Cedar waxwings, robins, and hermit thrushes eagerly consume these fruits, often stripping vines clean within days of peak ripeness.
This cultivar maintains excellent resistance to powdery mildew and aphids, problems that plague many ornamental vines, making it a reliable choice for organic gardeners seeking beautiful results without chemical interventions.
6. Bush Honeysuckle (Lonicera Villosa)

Northern Pennsylvania’s cooler regions and higher elevations provide ideal conditions for bush honeysuckle, a low-growing native shrub that often gets overlooked but deserves far more attention from wildlife gardeners.
This compact plant typically reaches just two to three feet tall, spreading slowly to form small colonies that work beautifully as groundcover in challenging sites with acidic soils and cool temperatures.
Small yellowish flowers appear in late spring, attracting native bees and small butterflies that appreciate the accessible nectar source during a critical time in their life cycles.
The real wildlife value emerges in late summer and fall when blue-black berries ripen along the branches, creating a feast for migratory songbirds preparing for their long journeys.
Thrushes, waxwings, and warblers eagerly consume these nutritious fruits, often visiting the same productive shrubs repeatedly until every berry disappears.

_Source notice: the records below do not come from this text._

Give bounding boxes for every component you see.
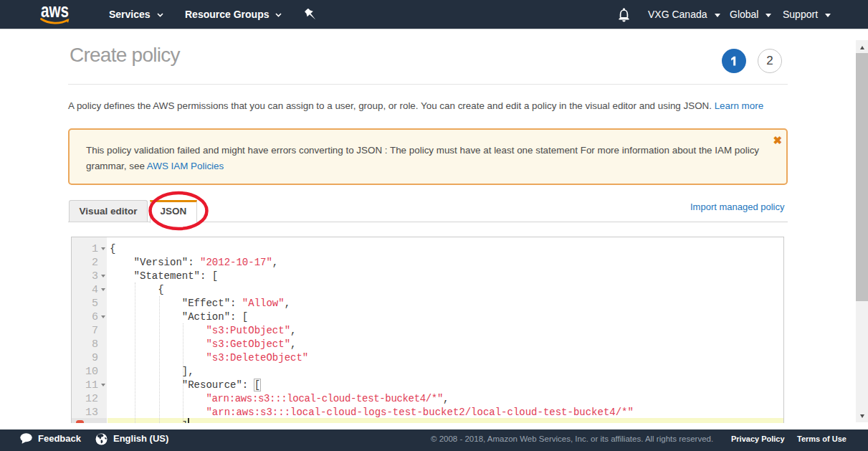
svg-text:aws: aws	[41, 0, 69, 22]
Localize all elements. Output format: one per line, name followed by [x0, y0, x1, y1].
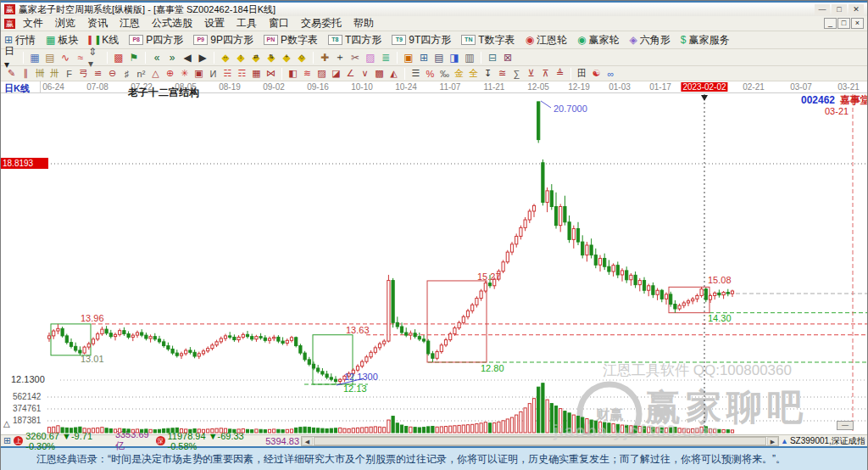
- flag-icon[interactable]: ⚑: [126, 51, 142, 64]
- angle-tool-icon[interactable]: ∠: [343, 68, 358, 80]
- circle-split-tool-icon[interactable]: ⊖: [105, 68, 120, 80]
- restore-button[interactable]: □: [832, 4, 847, 15]
- gann-diamond-center-icon[interactable]: ◆◇: [294, 51, 309, 64]
- nand-tool-icon[interactable]: ⊼: [538, 68, 553, 80]
- next-bar-button[interactable]: ▶: [195, 51, 210, 64]
- infinity-icon[interactable]: ∞: [604, 68, 618, 80]
- prev-bar-button[interactable]: ◀: [180, 51, 195, 64]
- hexagon-button[interactable]: ◈六角形: [630, 33, 670, 48]
- window-pattern-icon[interactable]: ▦: [27, 51, 42, 64]
- green-lines-tool-icon[interactable]: ≣: [378, 51, 393, 64]
- pencil-tool-icon[interactable]: ✎: [4, 68, 19, 80]
- menu-item-文件[interactable]: 文件: [17, 15, 49, 31]
- t-square-button[interactable]: T8T四方形: [328, 33, 381, 48]
- angle-k-tool-icon[interactable]: И: [206, 68, 220, 80]
- pc-sync-icon[interactable]: ⊠: [500, 51, 515, 64]
- hatch-tool-icon[interactable]: ▨: [314, 68, 329, 80]
- menu-item-帮助[interactable]: 帮助: [348, 15, 380, 31]
- minimize-button[interactable]: —: [815, 4, 830, 15]
- drop-line-tool-icon[interactable]: ↧: [481, 68, 495, 80]
- full-golden-tool-icon[interactable]: 全: [466, 68, 481, 80]
- dense-grid-tool-icon[interactable]: ▩: [372, 68, 387, 80]
- t9-square-button[interactable]: T99T四方形: [392, 33, 451, 48]
- gann-diamond-v-icon[interactable]: ◆↕: [233, 51, 248, 64]
- memo-icon[interactable]: ▤: [431, 51, 447, 64]
- scale-selector[interactable]: ⇕ ▾: [88, 51, 103, 64]
- winner-wheel-button[interactable]: ◉赢家轮: [577, 33, 619, 48]
- permille-tool-icon[interactable]: ‰: [437, 68, 452, 80]
- menu-item-公式选股[interactable]: 公式选股: [146, 15, 198, 31]
- close-button[interactable]: ✕: [849, 4, 864, 15]
- hash-tool-icon[interactable]: ♯: [120, 68, 134, 80]
- percent-tool-icon[interactable]: %: [423, 68, 437, 80]
- p9-square-button[interactable]: P99P四方形: [193, 33, 253, 48]
- triangle-tool-icon[interactable]: △: [148, 68, 163, 80]
- t-number-table-button[interactable]: TNT数字表: [461, 33, 515, 48]
- kchart-window-icon[interactable]: ▩: [111, 51, 126, 64]
- mdi-close-button[interactable]: ×: [851, 18, 864, 29]
- xor-tool-icon[interactable]: ⊻: [524, 68, 538, 80]
- fan-tool-icon[interactable]: F: [62, 68, 76, 80]
- corner-box-tool-icon[interactable]: ◪: [329, 68, 343, 80]
- waves-tool-icon[interactable]: ≋: [300, 68, 314, 80]
- parallel-tool-icon[interactable]: ≌: [91, 68, 105, 80]
- grid-square-tool-icon[interactable]: ▦: [249, 68, 264, 80]
- first-bar-button[interactable]: «: [149, 51, 164, 64]
- approx-tool-icon[interactable]: ≊: [495, 68, 509, 80]
- split-triangle-tool-icon[interactable]: ◭: [387, 68, 401, 80]
- measure-tool-icon[interactable]: ✂: [348, 51, 363, 64]
- starburst-tool-icon[interactable]: ✳: [177, 68, 192, 80]
- menu-item-浏览[interactable]: 浏览: [49, 15, 81, 31]
- bowtie-tool-icon[interactable]: ⋈: [264, 68, 278, 80]
- pulse-icon[interactable]: ≈: [73, 51, 88, 64]
- menu-item-江恩[interactable]: 江恩: [114, 15, 146, 31]
- sum-tool-icon[interactable]: ∑: [509, 68, 524, 80]
- crosshair-tool-icon[interactable]: ＋: [332, 51, 348, 64]
- kline-chart[interactable]: 江恩工具软件 QQ:100800360赢家聊吧财赢: [1, 81, 867, 434]
- market-grid-icon[interactable]: ⊞: [3, 435, 11, 446]
- printer-icon[interactable]: ▥: [462, 51, 477, 64]
- scroll-right-button[interactable]: ▶: [767, 437, 778, 445]
- gann-diamond-cross-icon[interactable]: ◆+: [279, 51, 294, 64]
- mdi-minimize-button[interactable]: _: [824, 18, 837, 29]
- report-icon[interactable]: ▤: [42, 51, 58, 64]
- wave-icon[interactable]: ∿: [58, 51, 73, 64]
- period-day-selector[interactable]: 日 ▾: [4, 51, 19, 64]
- horizontal-scrollbar[interactable]: ◀ ▶: [301, 436, 779, 446]
- menu-item-工具[interactable]: 工具: [231, 15, 263, 31]
- square-number-tool-icon[interactable]: n²: [134, 68, 148, 80]
- sectors-button[interactable]: ▦板块: [46, 33, 78, 48]
- levels-tool-icon[interactable]: ☰: [409, 68, 423, 80]
- menu-item-交易委托[interactable]: 交易委托: [295, 15, 348, 31]
- save-icon[interactable]: ◨: [447, 51, 462, 64]
- winner-service-button[interactable]: $赢家服务: [681, 33, 730, 48]
- vee-tool-icon[interactable]: ∨: [358, 68, 372, 80]
- hand-tool-icon[interactable]: ✚: [317, 51, 332, 64]
- scroll-left-button[interactable]: ◀: [302, 437, 313, 445]
- grid-bars-tool-icon[interactable]: 卌: [33, 68, 47, 80]
- yinyang-icon[interactable]: ☯: [589, 68, 604, 80]
- bars-tool-icon[interactable]: 卅: [47, 68, 62, 80]
- calendar-icon[interactable]: ▣: [401, 51, 416, 64]
- golden-section-tool-icon[interactable]: 金: [452, 68, 466, 80]
- pc-export-icon[interactable]: ⊟: [485, 51, 500, 64]
- gann-grid-icon[interactable]: 田: [575, 68, 589, 80]
- menu-item-设置[interactable]: 设置: [198, 15, 231, 31]
- arc-tool-icon[interactable]: 弓: [76, 68, 91, 80]
- p-square-button[interactable]: P8P四方形: [129, 33, 183, 48]
- pink-grid-tool-icon[interactable]: ▨: [363, 51, 378, 64]
- target-tool-icon[interactable]: ⊕: [163, 68, 177, 80]
- p-number-table-button[interactable]: PNP数字表: [264, 33, 318, 48]
- box-tool-icon[interactable]: ▣: [192, 68, 206, 80]
- scrollbar-thumb[interactable]: [314, 437, 766, 445]
- kline-period-label[interactable]: 日K线: [4, 82, 30, 95]
- gann-diamond-ud-icon[interactable]: ◆⇅: [264, 51, 279, 64]
- last-bar-button[interactable]: »: [164, 51, 180, 64]
- menu-item-窗口[interactable]: 窗口: [263, 15, 295, 31]
- half-box-tool-icon[interactable]: ◧: [286, 68, 300, 80]
- menu-item-资讯[interactable]: 资讯: [81, 15, 114, 31]
- trigram-water-tool-icon[interactable]: ☵: [220, 68, 235, 80]
- gann-wheel-button[interactable]: ◉江恩轮: [526, 33, 567, 48]
- trigram-mountain-tool-icon[interactable]: ☶: [235, 68, 249, 80]
- pane-minimize-button[interactable]: —: [837, 421, 854, 430]
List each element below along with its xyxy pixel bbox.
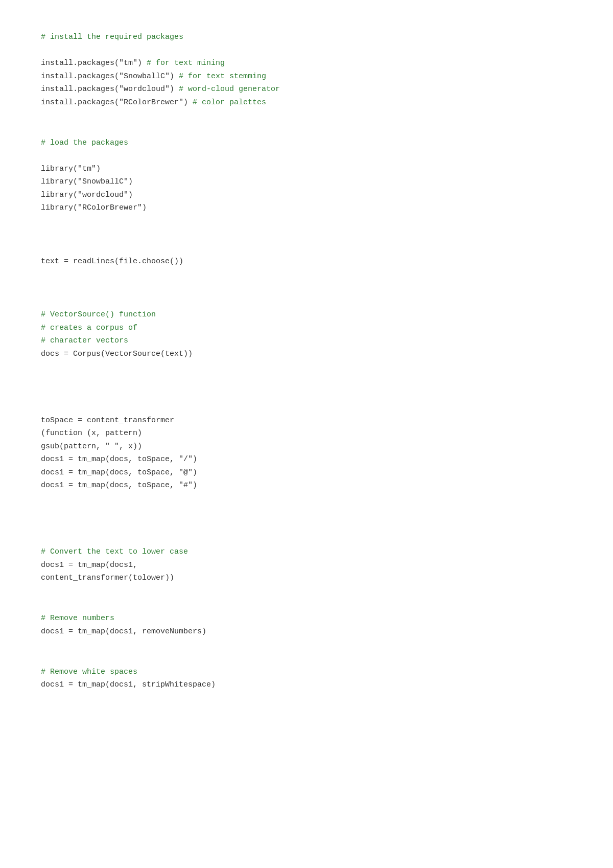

The berries’ late-season timing fills an important gap when many earlier-fruiting shrubs have already been stripped clean by hungry birds.
Pennsylvania gardeners working with acidic, rocky, or sandy soils often struggle to find attractive flowering shrubs that thrive without extensive soil amendments, making bush honeysuckle particularly valuable in these challenging situations.
The plant naturally occurs in bogs, rocky slopes, and open woodlands with lean soils, so it actually prefers conditions that would stress more conventional landscape shrubs.
Its low stature makes it suitable for rock gardens, alpine plantings, or foreground positions in mixed native shrub borders where taller plants would block sight lines.
7. Limber Honeysuckle (Lonicera Dioica)

Vertical gardening takes on new ecological meaning when limber honeysuckle climbs through your Pennsylvania landscape, creating living columns of wildlife habitat from ground to canopy.
This twining vine reaches twelve to fifteen feet, wrapping around supports with flexible stems that give the plant its common name and allow it to navigate through shrubs and small trees without causing structural damage.
Unique tubular flowers emerge in late spring, displaying yellow petals that age to orange-red, creating a beautiful two-toned effect as blooms at different stages appear simultaneously on the same vine.
The flowers attract an impressive diversity of pollinators including hummingbirds, long-tongued bees, and various butterfly species that appreciate the generous nectar rewards.
Unlike some honeysuckles that bloom primarily at the stem tips, limber honeysuckle produces flowers along much of the vine’s length, creating extensive feeding opportunities for multiple visitors at once.
This characteristic makes it particularly valuable in smaller gardens where space limitations prevent planting multiple nectar sources.
Bright red berries develop by midsummer, offering food to catbirds, robins, and other fruit-eating species throughout the late summer and early fall months.
The vine’s moderate growth habit and relatively restrained spread make it manageable in cultivated gardens while still providing substantial wildlife value.
Pennsylvania gardeners can use limber honeysuckle to add vertical interest to mixed borders, soften harsh fence lines, or create natural privacy screens that serve double duty as productive wildlife habitat supporting birds and pollinators throughout the growing season.